This project has all the makings of a boondoggle. They already take it as fact that they will have to replenish the 320,000 cubic yards of sands on average every 11 years, more frequently if necessary. But every replenishment will cost the county at least $10 million, just for 2.6 miles of beaches.
Think about this for a moment: in an entirely separate project, the county is currently dumping somewhere in the range of 750,000 cubic yards of sand along 12 miles of beaches north of the city, at a cost of $28 million (quietly up from $25 million when the project rolled out in January). The county got some state money to pay for that, but it’s covering its portion of the cost with revenue from the tourism sales surtax it raised to 5 percent last year. That’s not a lot of money for beach repair: $2 million in 2017, going down to $500,000 a year starting in 2020. The tourism tax can’t be raised further.
That means the county is tapped out as far as revenue sources to pay for renourishment on those 12 miles of beach, where dunes aren’t going to behave any differently than the Corps’– they’re going to wash out to sea sooner than later. If the county can’t pay to renourish its own dunes, how the hell does it expect to pay for the Corps’ renourishment project in Flagler Beach?
A Flagler Beach commissioner asked County Administrator the most salient question of the meeting: “How are we paying for all this? Are we going to defer our payments?” Coffey’s answer: “We don’t have to solve that today.” Easy for him to say. His future in Flagler is as uncertain as his dunes. He nevertheless went right ahead pushing the two commissions to mortgage theirs and the county’s future to colossal, unaffordable sums. And the two commissions inexplicably went along.

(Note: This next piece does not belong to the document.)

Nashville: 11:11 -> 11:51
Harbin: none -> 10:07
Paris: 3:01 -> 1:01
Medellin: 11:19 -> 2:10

That’s before we get in the business of what kind of sand the Corps, never known for aesthetic discernment, will be dredging in from the depths seven miles offshore, a vaguely nauseating-brown mush that’ll “blend” with coquina sands about as well as Hernando de Soto’s lead blended with Timucua Indians on those less-eroded shores five centuries ago.
I don’t dispute their desire to save the beaches that are the hub of the county’s tourism industry. If it were just a matter of dumping sand in the way of erosion, without regard to cost, I’d be all for it. But this is like getting in the habit of Hoover-damming the impossible. Do we really want to get into the business of futility at that cost, with no idea how we’ll pay for it once the commitment to the Corps is in place? I imagine that if you were to put the matter to a vote, and levy any kind of local tax on Flagler County residents to pay for this, they would vote no. Yet that’s what county commissioners and city commissioners approved this week: to go ahead with what will require a backdoor tax one way or another, because the tourism tax mathematically cannot bear that burden alone.

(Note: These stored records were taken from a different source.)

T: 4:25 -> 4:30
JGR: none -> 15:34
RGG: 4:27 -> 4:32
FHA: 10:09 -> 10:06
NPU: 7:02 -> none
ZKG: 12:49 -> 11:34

Equally concerning was this: for two hours, the Corps and local officials spoke as if they lived in a bubble. Even though the project stretches to 2070, they never once asked or talked about how climate change and rising seas will impact it. Even before the project is completed seas in Florida are projected to rise by as much as 34 inches by 2060. That’s almost three feet. No renourishment project will survive long, not at those costs. And still, not a word about climate change.
It’s not as if it hasn’t been in the news on a daily basis. On Thursday we learned from two new studies that greenhouse gas emissions are surging at unprecedented rates, just as it’s becoming certain that without reducing emissions, not just holding them steady, we might as well kiss goodbye our coastal lands over the next decades. At the end of November a report issued by 13 federal agencies warned of hundreds of billions of dollars in projected economic losses in the United States because of global warming, including infrastructure damage. You can be sure that wasted beach renourishment will be among those losses. And two months ago, the United Nations issued the latest of its series of alarming reports pointing to major crises by 2040, including coastal flooding and wildfires among coming disasters, something we know too much about here.

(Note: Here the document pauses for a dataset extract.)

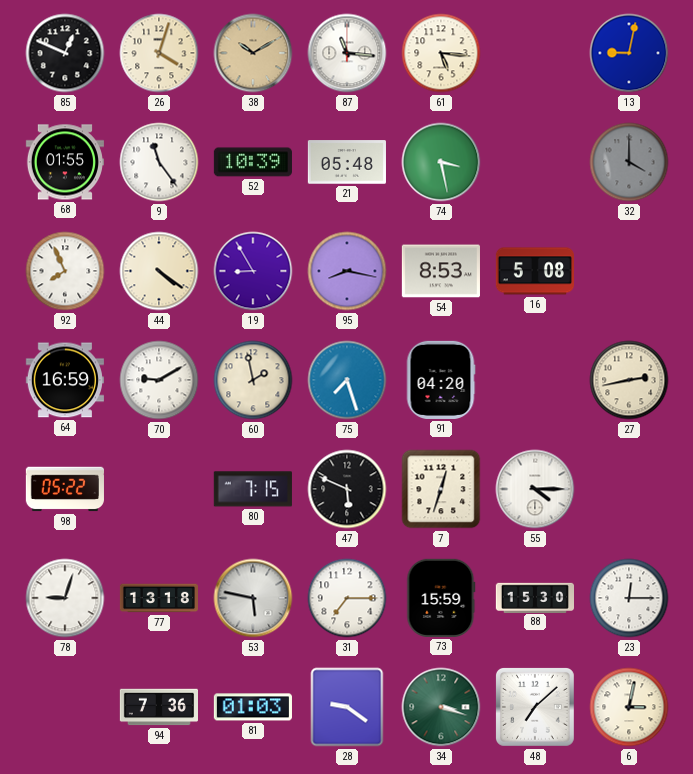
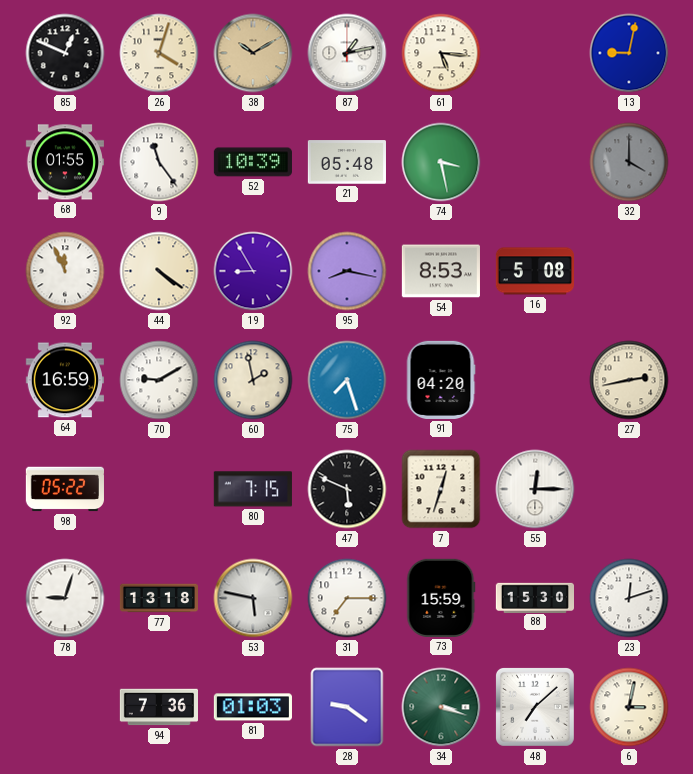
87: 11:16 -> 1:13
92: 7:56 -> 11:56
55: 4:15 -> 12:15
23: 12:15 -> 12:12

Our response in the United States and in Florida? Burying our heads in that renourishing sand. President Trump has vowed to get the United States out of the Paris Accords by 2020 even though it’s the closest, and really the only, global compact we now have as a possibility of salvation, terribly flawed as it is. Diplomats from 200 countries are meeting over the next two weeks to write rules on how to implement the Paris accords. The United States is still at the table, but as a disrupting force, not a constructive one. In or out of Paris, Trump has been scrapping Obama-era regulations to reduce methane emissions or raise fuel-efficiency standards, underwriting the coal, oil and gas industries with Teapot Dome abandon, and denying climate change with infantile stupidity (but catastrophic consequences).
Incoming Governor Ron DeSantis, a man who measures his effectiveness by the glow of his television makeup, will be at least as indifferent to climate change’s effect on Florida as his predecessor. And on we go, ignoring the slow, cataclysmic erosion of our once-upon-a-time normalcies.
No wonder no one said a word about any of this at Tuesday’s workshop. Good thing we’re getting 330,000 cubic yards of sand for the Corps’ project, because we’ll need at least one cubic yard for every Flagler County resident’s head to bury.